Six out of seven of us have gotten sick all at the same time. We have sore throats, runny noses, fevers, throwing up, etc. This follows on the heels of Jake's illnesses, ear infection in me and a bunch of other junk. You reach a point where it becomes obvious that Satan is messing around in your life trying to cause strife. I recognize his devious hand and becoming aware of his presence is the first step in standing against his attacks.
Sunday I woke with a word from the Lord to share with my family. I was excited as He gave me point after point to make. Then I became ill. I hadn't been this sick to my stomach in quite a while. There I was laying with my head on the mattress, body on the floor, praying for God to heal me. I pictured myself laying with my head in His lap as He smoothed back my hair and told me it would be alright. My husband came in and asked me what was wrong and I told him how sick I was but then I told him I was still going to share what the Lord had put on my heart.
I ran to the toilet and bent over double and prayed in the Spirit. I cried out and said "By His stripes I am healed" and rejected the sickness but determined no matter what, I was going to speak even if I had to whisper it from the toilet bowl (hmmm...sounds like a catchy title: Whispers from the Toilet Bowl). I sent Bob to get groceries without me and told him we would have our home church after lunch.
The Lord really blessed my teaching and I felt 100% after I gave it. The Lord is doing amazing things in my life and in my family and it is a threat to Satan. He knows God can use a strong family with a heart for God and He knows God is making me bolder...it is nice to be a threat instead of complacent. So he is on the prowl hoping to tear down what God is building. (If any intercessors read this, we would appreciate prayer. I am feeling a bit drained emotionally, spiritually and physically.)
God is so faithful to us though and He gives us strength to carry on. He has given me a picture over and over recently where I see myself falling down on my knees right where I am and raising my arms to Heaven. I sense a strong desperation for more of Him and less of me. I also sense a need to cry out to Him for my husband and children.

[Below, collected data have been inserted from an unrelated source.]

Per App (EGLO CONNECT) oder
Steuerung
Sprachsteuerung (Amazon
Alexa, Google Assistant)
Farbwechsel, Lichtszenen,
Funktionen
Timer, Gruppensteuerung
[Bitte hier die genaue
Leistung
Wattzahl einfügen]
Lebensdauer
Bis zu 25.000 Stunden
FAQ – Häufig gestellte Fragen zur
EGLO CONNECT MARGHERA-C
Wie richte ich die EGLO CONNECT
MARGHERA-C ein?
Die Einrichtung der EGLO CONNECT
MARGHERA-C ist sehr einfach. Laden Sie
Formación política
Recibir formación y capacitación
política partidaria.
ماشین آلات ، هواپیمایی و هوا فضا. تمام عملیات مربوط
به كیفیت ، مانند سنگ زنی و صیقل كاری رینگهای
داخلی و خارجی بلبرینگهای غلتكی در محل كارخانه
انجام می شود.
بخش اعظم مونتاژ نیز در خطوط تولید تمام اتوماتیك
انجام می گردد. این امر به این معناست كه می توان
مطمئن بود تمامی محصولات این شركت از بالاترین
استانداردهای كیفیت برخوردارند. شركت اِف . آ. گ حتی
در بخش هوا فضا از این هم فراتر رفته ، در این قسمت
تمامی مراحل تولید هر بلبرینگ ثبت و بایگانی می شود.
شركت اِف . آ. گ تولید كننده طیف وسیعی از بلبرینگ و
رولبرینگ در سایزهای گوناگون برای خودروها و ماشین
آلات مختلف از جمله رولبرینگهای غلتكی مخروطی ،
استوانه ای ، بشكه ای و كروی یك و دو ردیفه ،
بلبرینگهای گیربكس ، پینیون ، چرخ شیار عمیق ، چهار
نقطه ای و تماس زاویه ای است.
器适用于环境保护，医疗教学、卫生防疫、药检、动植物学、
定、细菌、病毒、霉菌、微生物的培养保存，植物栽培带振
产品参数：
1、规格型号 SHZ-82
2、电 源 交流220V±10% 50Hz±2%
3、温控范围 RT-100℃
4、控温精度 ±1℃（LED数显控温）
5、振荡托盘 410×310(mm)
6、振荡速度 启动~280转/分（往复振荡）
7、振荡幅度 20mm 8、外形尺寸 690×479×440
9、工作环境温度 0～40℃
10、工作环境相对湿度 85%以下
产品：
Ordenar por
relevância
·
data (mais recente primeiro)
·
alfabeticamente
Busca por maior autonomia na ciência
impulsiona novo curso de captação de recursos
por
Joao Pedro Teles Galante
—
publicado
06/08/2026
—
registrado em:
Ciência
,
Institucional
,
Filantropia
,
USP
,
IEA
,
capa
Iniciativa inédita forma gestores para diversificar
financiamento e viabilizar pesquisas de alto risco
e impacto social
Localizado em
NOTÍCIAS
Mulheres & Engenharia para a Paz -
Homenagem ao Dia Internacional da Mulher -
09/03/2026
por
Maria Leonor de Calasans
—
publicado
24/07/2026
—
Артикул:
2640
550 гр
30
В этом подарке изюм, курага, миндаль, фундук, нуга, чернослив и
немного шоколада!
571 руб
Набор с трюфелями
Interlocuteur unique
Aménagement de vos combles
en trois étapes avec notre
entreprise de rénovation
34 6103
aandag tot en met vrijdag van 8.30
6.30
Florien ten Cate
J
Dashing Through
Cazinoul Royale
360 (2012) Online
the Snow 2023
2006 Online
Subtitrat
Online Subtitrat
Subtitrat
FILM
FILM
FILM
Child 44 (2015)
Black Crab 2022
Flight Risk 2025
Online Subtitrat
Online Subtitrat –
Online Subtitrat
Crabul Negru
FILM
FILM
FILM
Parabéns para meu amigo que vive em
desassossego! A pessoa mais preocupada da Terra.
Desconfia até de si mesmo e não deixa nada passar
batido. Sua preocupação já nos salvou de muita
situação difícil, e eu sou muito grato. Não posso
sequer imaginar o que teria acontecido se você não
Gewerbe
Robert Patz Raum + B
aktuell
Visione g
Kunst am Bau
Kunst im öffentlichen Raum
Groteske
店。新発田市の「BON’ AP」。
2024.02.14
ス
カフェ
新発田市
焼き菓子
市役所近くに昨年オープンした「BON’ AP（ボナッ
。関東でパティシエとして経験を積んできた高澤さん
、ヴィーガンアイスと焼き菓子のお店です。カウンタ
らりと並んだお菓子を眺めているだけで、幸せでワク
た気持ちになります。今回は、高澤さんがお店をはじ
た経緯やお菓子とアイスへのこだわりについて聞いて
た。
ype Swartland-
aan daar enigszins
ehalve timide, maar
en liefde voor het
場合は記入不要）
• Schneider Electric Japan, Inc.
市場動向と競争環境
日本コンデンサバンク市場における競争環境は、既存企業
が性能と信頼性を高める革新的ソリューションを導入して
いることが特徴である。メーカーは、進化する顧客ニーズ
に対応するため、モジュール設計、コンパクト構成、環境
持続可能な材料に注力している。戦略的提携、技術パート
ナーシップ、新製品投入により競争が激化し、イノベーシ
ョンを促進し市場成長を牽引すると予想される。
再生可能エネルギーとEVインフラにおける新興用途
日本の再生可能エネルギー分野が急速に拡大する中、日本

I told my mom about the picture of me on my knees with my arms raised but nothing else. She thought maybe it meant I was to seek God even more and also maybe I was to pray for my husband and children. I love confirmation. It is such a sweet reminder that God is in control. I told my hubby if He sees me getting down on my knees and raising my arms and crying out to God, to not worry about it.
I have also had a strong impression that I am to annoint our doorposts, both the main doorways and into each room of the house. I am to pray over the various activities and over each family member as I do this. I asked my husband to join me and he agreed. As soon as I figure out where the children put my oil, we will get under way.
There really is a spiritual realm and we are called to the battlefield. Yes, Satan is trying to cause trouble in my family but my God is greater and He already won the war. Satan's battles are only last ditch efforts to thwart God's plans. I say this so you will know that although we don't want to give Satan too much credit for things (some things are simply human error, consequences for our actions, etc.), sometimes it is an actual attack and you need to be prepared. If you are seeking God, you will recognize an attack if it is upon you. He has given you the tools to fight back and overcome. Learn them and use them.